Dataset items:
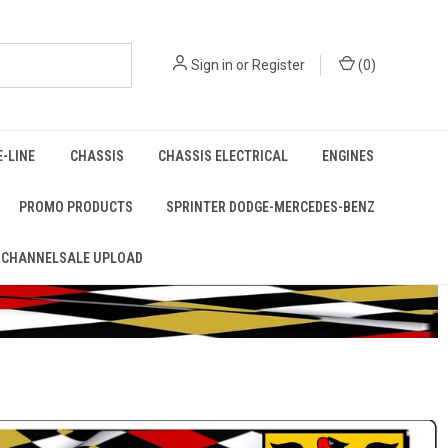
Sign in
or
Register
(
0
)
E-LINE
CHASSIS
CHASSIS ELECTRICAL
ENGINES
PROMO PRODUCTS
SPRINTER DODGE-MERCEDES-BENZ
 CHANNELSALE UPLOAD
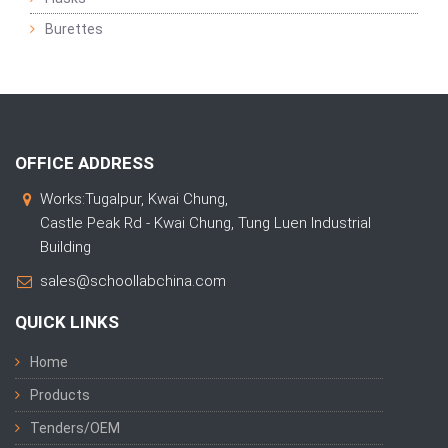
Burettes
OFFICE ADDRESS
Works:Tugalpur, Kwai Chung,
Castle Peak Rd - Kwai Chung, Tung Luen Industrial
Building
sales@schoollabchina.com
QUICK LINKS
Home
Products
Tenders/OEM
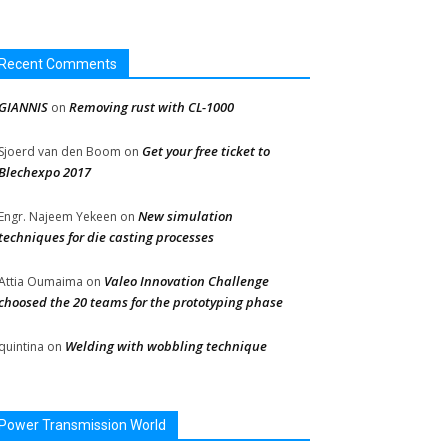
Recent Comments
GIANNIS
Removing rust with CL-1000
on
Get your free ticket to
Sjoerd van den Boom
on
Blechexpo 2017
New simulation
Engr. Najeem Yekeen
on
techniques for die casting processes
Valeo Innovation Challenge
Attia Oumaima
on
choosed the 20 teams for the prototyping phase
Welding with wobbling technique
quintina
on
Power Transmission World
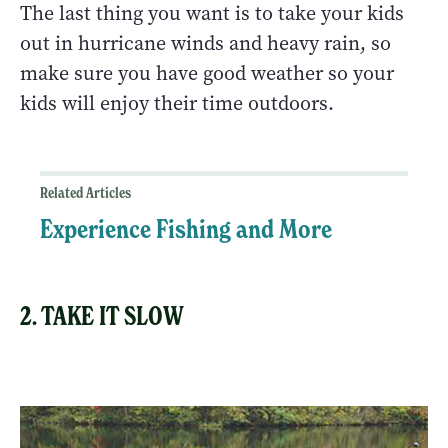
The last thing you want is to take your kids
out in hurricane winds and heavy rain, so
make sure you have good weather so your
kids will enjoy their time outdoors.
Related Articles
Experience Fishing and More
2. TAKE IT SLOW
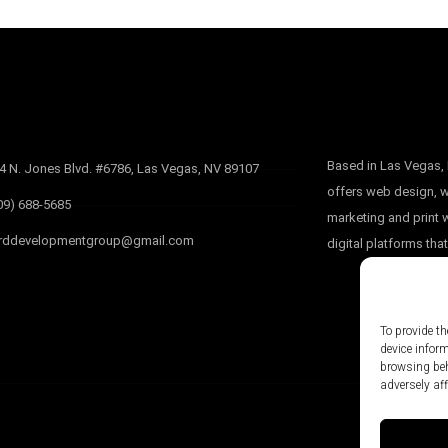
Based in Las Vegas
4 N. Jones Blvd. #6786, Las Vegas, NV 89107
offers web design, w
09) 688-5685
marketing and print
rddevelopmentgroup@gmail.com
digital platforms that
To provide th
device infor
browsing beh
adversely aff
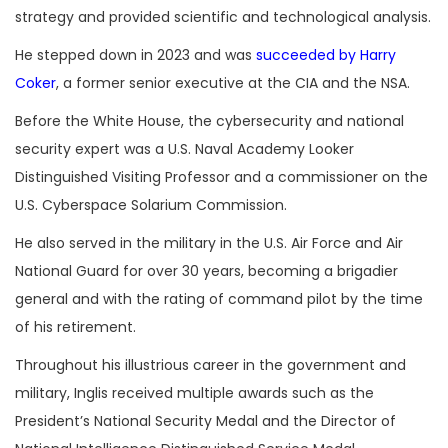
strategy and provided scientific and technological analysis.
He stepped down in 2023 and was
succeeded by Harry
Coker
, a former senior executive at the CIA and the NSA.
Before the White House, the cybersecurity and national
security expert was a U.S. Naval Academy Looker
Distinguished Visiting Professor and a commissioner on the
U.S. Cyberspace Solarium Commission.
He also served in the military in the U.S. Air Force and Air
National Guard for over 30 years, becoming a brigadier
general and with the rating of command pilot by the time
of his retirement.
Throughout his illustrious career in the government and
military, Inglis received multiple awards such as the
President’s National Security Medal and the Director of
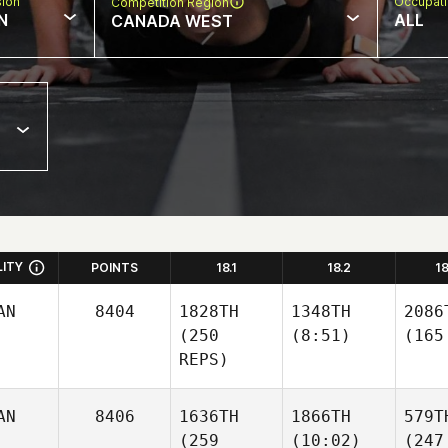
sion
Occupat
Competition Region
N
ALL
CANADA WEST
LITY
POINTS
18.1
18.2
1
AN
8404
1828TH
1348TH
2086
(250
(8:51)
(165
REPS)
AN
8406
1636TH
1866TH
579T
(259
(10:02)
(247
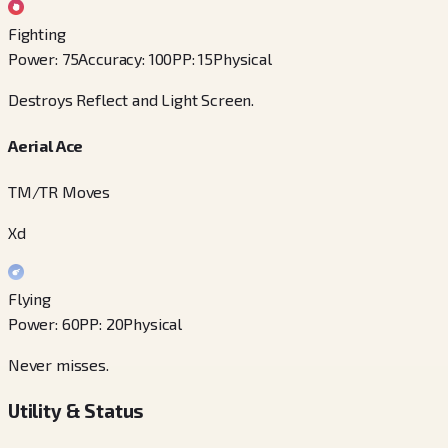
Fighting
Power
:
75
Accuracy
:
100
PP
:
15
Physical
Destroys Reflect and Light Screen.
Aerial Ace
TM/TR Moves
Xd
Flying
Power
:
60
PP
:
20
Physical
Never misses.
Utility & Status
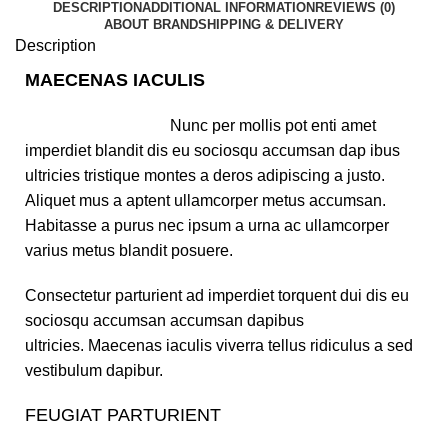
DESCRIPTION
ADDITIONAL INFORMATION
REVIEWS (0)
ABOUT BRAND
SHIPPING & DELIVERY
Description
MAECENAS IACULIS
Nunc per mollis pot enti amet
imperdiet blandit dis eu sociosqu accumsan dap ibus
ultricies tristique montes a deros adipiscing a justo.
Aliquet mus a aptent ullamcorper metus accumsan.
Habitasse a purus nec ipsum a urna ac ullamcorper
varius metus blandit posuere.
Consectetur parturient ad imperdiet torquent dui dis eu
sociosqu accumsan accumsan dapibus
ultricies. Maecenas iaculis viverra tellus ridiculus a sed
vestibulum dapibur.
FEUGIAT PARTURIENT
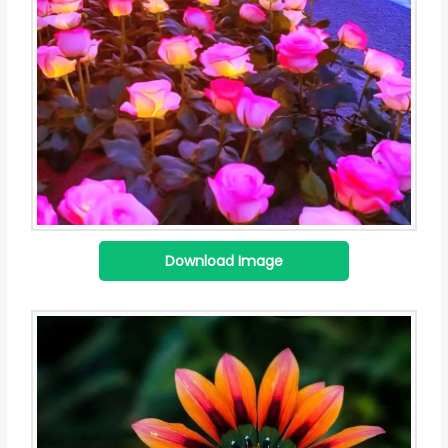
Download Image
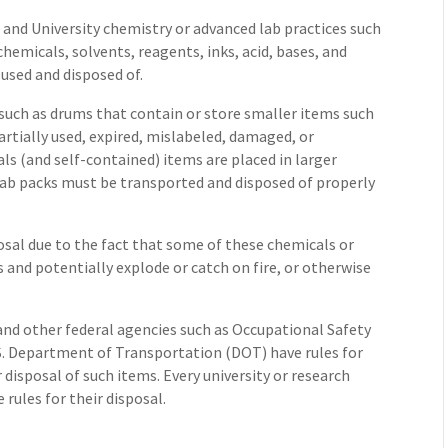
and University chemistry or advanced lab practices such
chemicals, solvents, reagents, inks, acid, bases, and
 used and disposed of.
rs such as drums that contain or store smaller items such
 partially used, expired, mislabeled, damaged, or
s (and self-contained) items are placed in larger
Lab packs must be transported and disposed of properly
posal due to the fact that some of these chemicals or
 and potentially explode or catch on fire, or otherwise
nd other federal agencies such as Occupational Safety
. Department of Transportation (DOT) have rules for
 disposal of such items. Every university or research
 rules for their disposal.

- **Task goal**
With pictures omitted, repeat the entries above word for word from the line holding "sociosqu accumsan accumsan dapibus" down to the line holding "and potentially explode", keeping both of those lines.

- **Response to the task**
sociosqu accumsan accumsan dapibus
ultricies. Maecenas iaculis viverra tellus ridiculus a sed
vestibulum dapibur.
FEUGIAT PARTURIENT
Download Image
and University chemistry or advanced lab practices such
chemicals, solvents, reagents, inks, acid, bases, and
 used and disposed of.
rs such as drums that contain or store smaller items such
 partially used, expired, mislabeled, damaged, or
s (and self-contained) items are placed in larger
Lab packs must be transported and disposed of properly
posal due to the fact that some of these chemicals or
 and potentially explode or catch on fire, or otherwise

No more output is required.